Tigers reject UN charges over child soldiers

AFP, Colombo
Sri Lanka's Tamil Tiger rebels said yesterday a United Nations report saying that the guerrilla movement had recruited more than 4,700 children since 2001 was false.

"We totally reject the accusations levelled against us about recruiting children for war," the Liberation Tigers of Tamil Eelam (LTTE) political wing leader S.P. Thamilselvan said on the Tamil nitharsanam.com website.

Thamilselvan said the UN should send a representative to discuss the issue with them.

"We believe the United Nations would study them (the allegations) and take a fair decision. We are prepared to join and work with any organisation that is acting in a practical manner for the welfare of our children," he said.

Thamilselvan said if children volunteered for enlistment were underage, they were returned to their parents. "As far as we are concerned, those coming forward to join our ranks, if they are found to be children, are sent back to their parents," he said.

His remarks came ahead of a debate next Wednesday in the UN Security Council on Secretary General Kofi Annan's report on children.

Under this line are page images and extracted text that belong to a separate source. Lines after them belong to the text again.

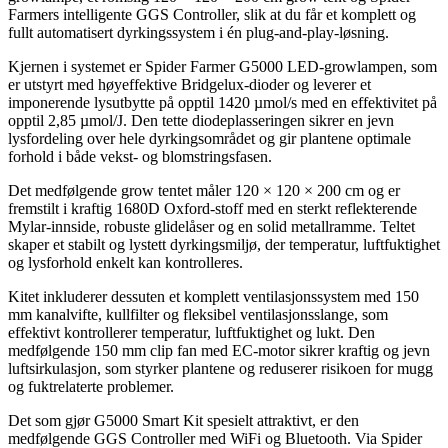
Farmers intelligente GGS Controller, slik at du får et komplett og
fullt automatisert dyrkingssystem i én plug-and-play-løsning.
Kjernen i systemet er Spider Farmer G5000 LED-growlampen, som
er utstyrt med høyeffektive Bridgelux-dioder og leverer et
imponerende lysutbytte på opptil 1420 µmol/s med en effektivitet på
opptil 2,85 µmol/J. Den tette diodeplasseringen sikrer en jevn
lysfordeling over hele dyrkingsområdet og gir plantene optimale
forhold i både vekst- og blomstringsfasen.
Det medfølgende grow tentet måler 120 × 120 × 200 cm og er
fremstilt i kraftig 1680D Oxford-stoff med en sterkt reflekterende
Mylar-innside, robuste glidelåser og en solid metallramme. Teltet
skaper et stabilt og lystett dyrkingsmiljø, der temperatur, luftfuktighet
og lysforhold enkelt kan kontrolleres.
Kitet inkluderer dessuten et komplett ventilasjonssystem med 150
mm kanalvifte, kullfilter og fleksibel ventilasjonsslange, som
effektivt kontrollerer temperatur, luftfuktighet og lukt. Den
medfølgende 150 mm clip fan med EC-motor sikrer kraftig og jevn
luftsirkulasjon, som styrker plantene og reduserer risikoen for mugg
og fuktrelaterte problemer.
Det som gjør G5000 Smart Kit spesielt attraktivt, er den
medfølgende GGS Controller med WiFi og Bluetooth. Via Spider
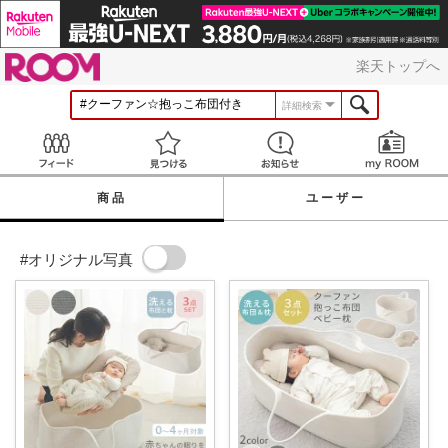
ROOM
楽天トップへ
詳細検索
Feed
見つける
お知らせ
商品
ユーザー
#オリジナル写真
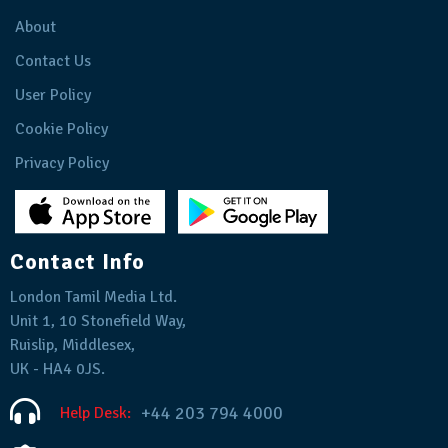
About
Contact Us
User Policy
Cookie Policy
Privacy Policy
Contact Info
London Tamil Media Ltd.
Unit 1, 10 Stonefield Way,
Ruislip, Middlesex,
UK - HA4 0JS.
+44 203 794 4000
Help Desk:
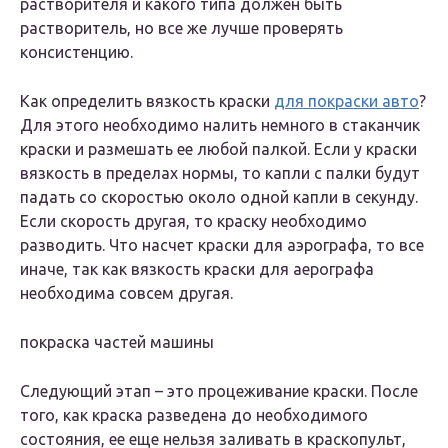
растворителя и какого типа должен быть
растворитель, но все же лучше проверять
консистенцию.
Как определить вязкость краски
для покраски авто
?
Для этого необходимо налить немного в стаканчик
краски и размешать ее любой палкой. Если у краски
вязкость в пределах нормы, то капли с палки будут
падать со скоростью около одной капли в секунду.
Если скорость другая, то краску необходимо
разводить. Что насчет краски для аэрографа, то все
иначе, так как вязкость краски для аерографа
необходима совсем другая.
покраска частей машины
Следующий этап – это процеживание краски. После
того, как краска разведена до необходимого
состояния, ее еще нельзя заливать в краскопульт,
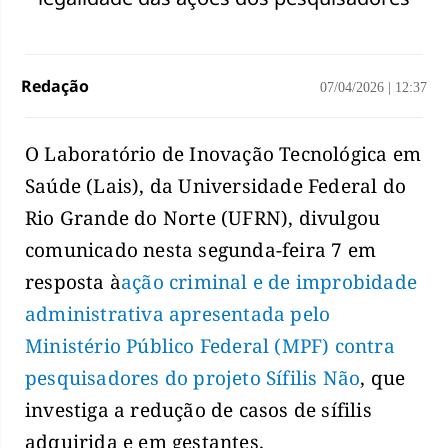
Redação
07/04/2026
|
12:37
O Laboratório de Inovação Tecnológica em
Saúde (Lais), da Universidade Federal do
Rio Grande do Norte (UFRN), divulgou
comunicado nesta segunda-feira 7 em
resposta à
ação criminal e de improbidade
administrativa apresentada pelo
Ministério Público Federal (MPF) contra
pesquisadores do projeto Sífilis Não
, que
investiga a redução de casos de sífilis
adquirida e em gestantes.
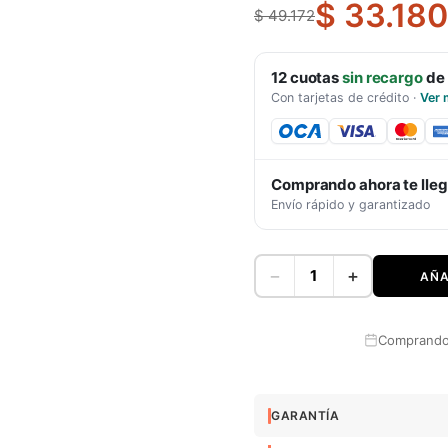
$ 33.180
$ 49.172
12
cuotas
sin recargo
de
Con tarjetas de crédito
·
Ver 
Comprando ahora te lle
Envío rápido y garantizado
−
+
AÑA
Comprando 
GARANTÍA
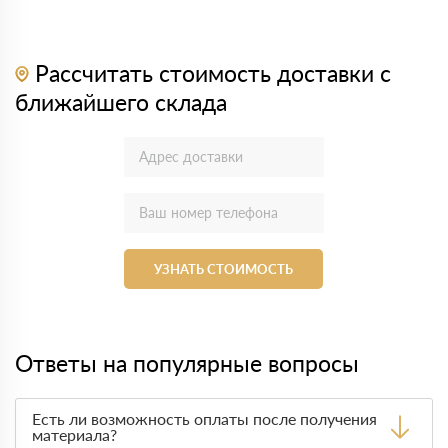
Рассчитать стоимость доставки с
ближайшего склада
УЗНАТЬ СТОИМОСТЬ
Ответы на популярные вопросы
Есть ли возможность оплаты после получения
материала?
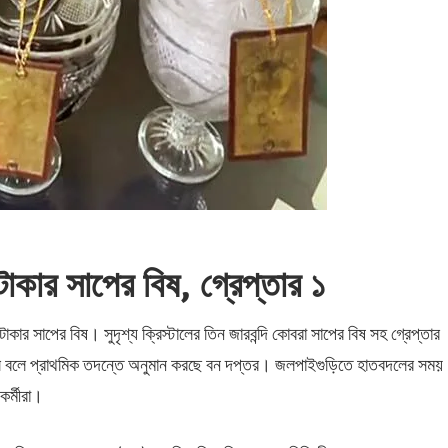
াকার সাপের বিষ, গ্রেপ্তার ১
ার সাপের বিষ। সুদৃশ্য ক্রিস্টালের তিন জারবন্দি কোবরা সাপের বিষ সহ গ্রেপ্তার
ছিল বলে প্রাথমিক তদন্তে অনুমান করছে বন দপ্তর। জলপাইগুড়িতে হাতবদলের সময়
কর্মীরা।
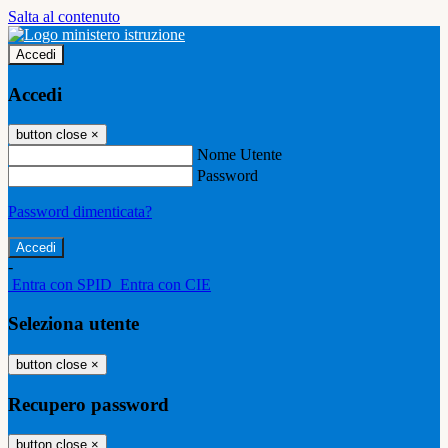
Salta al contenuto
Accedi
Accedi
button close
×
Nome Utente
Password
Password dimenticata?
-
Entra con SPID
Entra con CIE
Seleziona utente
button close
×
Recupero password
button close
×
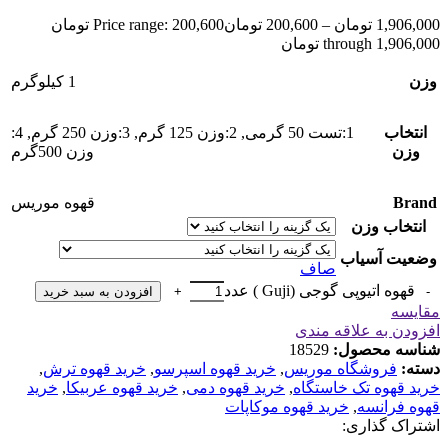
1,906,000
تومان
–
200,600
تومان
Price range: 200,600 تومان
through 1,906,000 تومان
وزن
1 کیلوگرم
انتخاب
1:تست 50 گرمی
,
2:وزن 125 گرم
,
3:وزن 250 گرم
,
4:
وزن
وزن 500گرم
Brand
قهوه موریس
انتخاب وزن
وضعیت آسیاب
صاف
قهوه اتیوپی گوجی (Guji ) عدد
افزودن به سبد خرید
مقایسه
افزودن به علاقه مندی
شناسه محصول:
18529
دسته:
فروشگاه موریس
,
خرید قهوه اسپرسو
,
خرید قهوه ترش
,
خرید قهوه تک خاستگاه
,
خرید قهوه دمی
,
خرید قهوه عربیکا
,
خرید
قهوه فرانسه
,
خرید قهوه موکاپات
اشتراک گذاری:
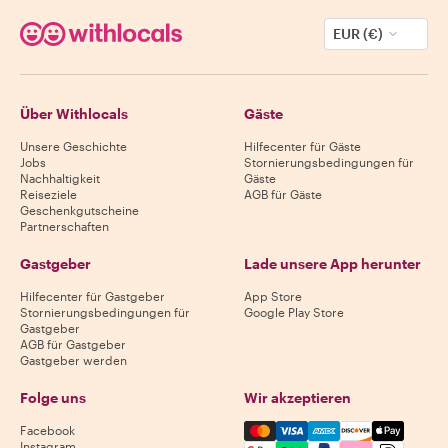
EUR (€)
Über Withlocals
Gäste
Unsere Geschichte
Hilfecenter für Gäste
Jobs
Stornierungsbedingungen für
Nachhaltigkeit
Gäste
Reiseziele
AGB für Gäste
Geschenkgutscheine
Partnerschaften
Gastgeber
Lade unsere App herunter
Hilfecenter für Gastgeber
App Store
Stornierungsbedingungen für
Google Play Store
Gastgeber
AGB für Gastgeber
Gastgeber werden
Folge uns
Wir akzeptieren
Mastercard, Visa, Amex, Di
Facebook
Instagram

The LTTE is included in a list of groups that could face sanctions, including a travel ban.

Annan's allegations about the Tigers' child recruitment came in a report entitled "Children and Armed Conflict.

"The LTTE has often carried out recruitment by force, abducting children while on their way to school or during religious festivities, and beating families and teachers who resisted the seizure of the children," Annan said.